The same example with a low-level interceptor could look like this:

ListSignal<String> restrictedStrings = unrestrictedStrings.withInterceptor(operation -> {
  if (operation instanceof ValueOperation valueOp) {
    // ValueOperation covers all operations that carry a value, e.g. insert (for list signals), set (for value signals), and put (for map signals) as well as various conditional variants of those.
    // Should actually also check for tree signal operations like inserting into a child but not doing that here for brevity.
    String value = valueOp.getValue(String.class);
    if (value == null || value.length() < 3) { 
      return SignalOperation.deny();
    }
  }

  // Accept all other operations, e.g. removing or re-ordering entires
  return operation;
});

One benefit of this model is that also applies to usage directly through the signal instance's API and not only to Hilla clients. This means that a service could return signal with an interceptor to e.g. some Flow UI logic and this would apply exactly the same restrictions that would be used for operations from a Hilla client.
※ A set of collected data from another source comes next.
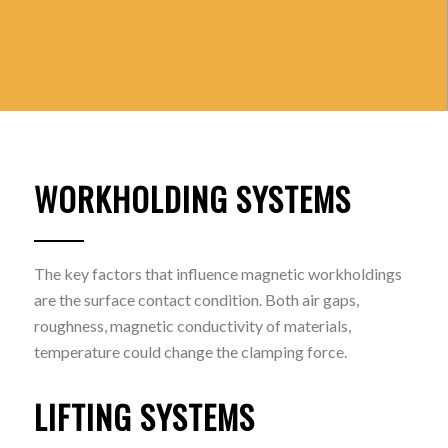
WORKHOLDING SYSTEMS
The key factors that influence magnetic workholdings
are the surface contact condition. Both air gaps,
roughness, magnetic conductivity of materials,
temperature could change the clamping force.
LIFTING SYSTEMS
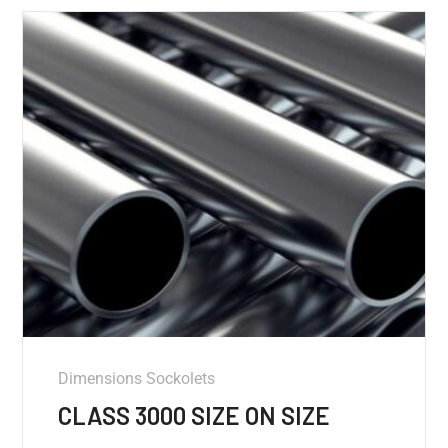
Dimensions Sockolets
CLASS 3000 SIZE ON SIZE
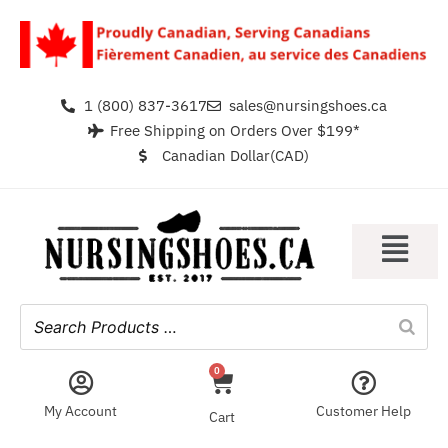
1 (800) 837-3617
sales@nursingshoes.ca
Free Shipping on Orders Over $199*
Canadian Dollar(CAD)
0
My Account
Customer Help
Cart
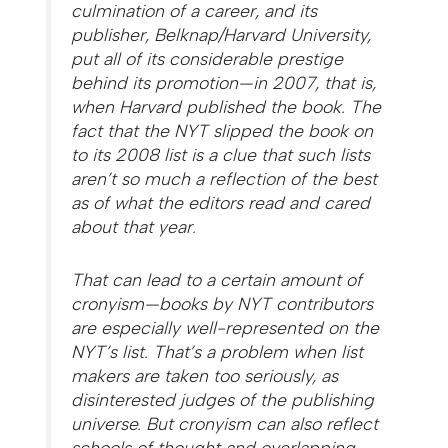
culmination of a career, and its
publisher, Belknap/Harvard University,
put all of its considerable prestige
behind its promotion—in 2007, that is,
when Harvard published the book. The
fact that the NYT slipped the book on
to its 2008 list is a clue that such lists
aren’t so much a reflection of the best
as of what the editors read and cared
about that year.
That can lead to a certain amount of
cronyism—books by NYT contributors
are especially well-represented on the
NYT’s list. That’s a problem when list
makers are taken too seriously, as
disinterested judges of the publishing
universe. But cronyism can also reflect
schools of thought and overlapping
peholmst commented 1 hour ago

That looks better!

cromoteca commented 59 minutes ago

Composition is proving to be a better programming model than inheritance, at least that's where most modern programming languages and libraries are going. But, even with composition, it should be possible to communicate an intent, like "vote", or "withdraw". That restricted string could be an username, for example.

Legioth commented 50 minutes ago

Communicating intent is a different feature than restricting which values / operations are allowed. The inheritance-based approach focused on the intent that was suggested earlier did still also need annotations to define restrictions.